Yesterday marked the completion of one week on the pre-op diet. I'm not feeling as good as I'd hoped to by now, but some of the symptoms are gone; not as light headed or nauseous as I was before, but I still get hunger related stomach cramps, and have to be very careful in spacing out my oral medications, as too many pills at once will immediately cramp my stomach.
I saw Libby yesterday afternoon, and she was quite proud of me - I was telling her that the way I get through the treadmill sessions when I'm tired and feeling like I want to stop, is to repeat to myself "You can do anything for 10 minutes", or however much longer I have to go. She said I was one of the most determined people she's ever met; referring to this, but also all that I managed to do in the last year after the Event - still work, finish grad school in the face of hostile team mates, the death of my mother-in-law Virginia, and more.
I know it looks like sheer determination from the outside but from the inside, I had no other choice.
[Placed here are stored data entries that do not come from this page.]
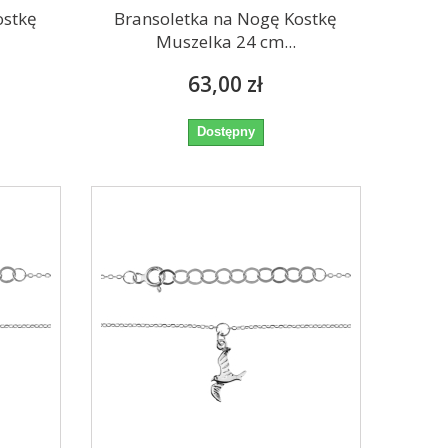
ostkę
Bransoletka na Nogę Kostkę
Muszelka 24 cm...
63,00 zł
Dostępny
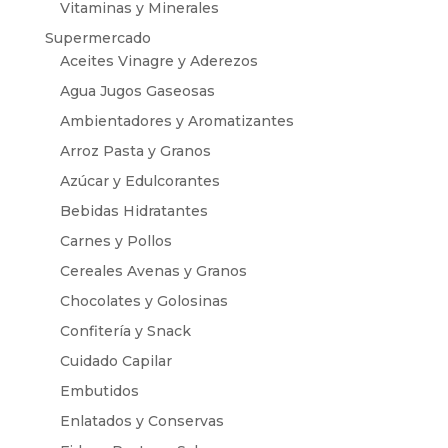
Vitaminas y Minerales
Supermercado
Aceites Vinagre y Aderezos
Agua Jugos Gaseosas
Ambientadores y Aromatizantes
Arroz Pasta y Granos
Azúcar y Edulcorantes
Bebidas Hidratantes
Carnes y Pollos
Cereales Avenas y Granos
Chocolates y Golosinas
Confitería y Snack
Cuidado Capilar
Embutidos
Enlatados y Conservas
I make twice what my husband does, and if I'd given in to the very real desire to curl up in a ball in bed and never get up again, we'd have quickly been in dire financial straights, I'd be paying ungodly student loans for a degree not finished, and all sorts of other situations that just could not be allowed to happen. So perhaps it was determination, but it feels to me more like self-preservation. Certainly a lot of purposeful denial went along with it, and there were more than a few times where I "phoned it in" on various tasks, but I made it through.
Looking back now, even I don't really know how I did it - I'm exhausted just from working and getting ready for all of this. I suppose it did teach me one thing, that I can live through just about anything. It won't necessarily be easy, and it certainly won't be pretty, but I can do it.
So two more weeks? Nothing to it - a little hunger isn't going to kill me (though that damned treadmill just might!)
This morning's stats:
Weight: 307.4 lbs
Pre-Op Diet Loss: 11.2 lbs
Total program loss to date: 30.6 lbs
Friday I check in with the surgical team for all of my pre-op testing and consultation. Should be an interesting morning!
You're doing great! It sounds like you're on the right track and that your head is in the right place for this journey. I can't wait to read about your continued success.